Aunque no todo está terminado, cuando culmine el año, será notable el cambio de imagen de la instalación de salud, que atiende a una abarcadora población, donde se incluyen municipios como Alquízar, Güira de Melena, Quivicán, Bejucal y San Antonio de los Baños.
Hasta el momento de redactar este trabajo las obras de remodelación del hospital general docente ariguanabense avanzaban y algunas habían concluido felizmente, para el disfrute de enfermos, acompañantes, personal médico y paramédico.

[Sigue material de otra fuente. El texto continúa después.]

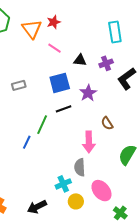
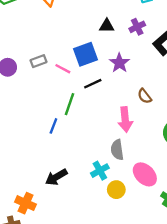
pink line: (54, 48) -> (63, 69), moved
black arrow: (37, 207) -> (56, 177), moved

El deterioro sufrido por los años de edificación cuenta, pero también el descuido de quienes deben custodiar los bienes sociales. Es lamentable que nos quejemos de los que nos falta y no preservemos lo que tenemos.
La referida institución sanitaria reestrena cuerpo de guardia, sala de espera, sala polivalente, carpintería, electricidad, baños y pintura. Redistribuye espacio para nuevas consultas especializadas y aumenta salas para cuidados tan delicados como los neonatales.
Lo que no pueden hacer los mejores constructores ni los más calificados facultativos es cambiar las malas costumbres de muchas personas, que botan cualquier desperdicio en los servicios sanitarios, arrancan la grifería recién colocada, entran animales domésticos al hospital o se aglomeran en cualquier horario, en detrimento de la higiene y la salud de los enfermos.
La reparación del hospital de San Antonio de los Baños continuará con nuevos proyectos. Este esfuerzo necesario, que todos merecemos y agradecemos, estamos obligados a sentirlo como algo que nos pertenece para disfrutarlo por tiempo prolongado.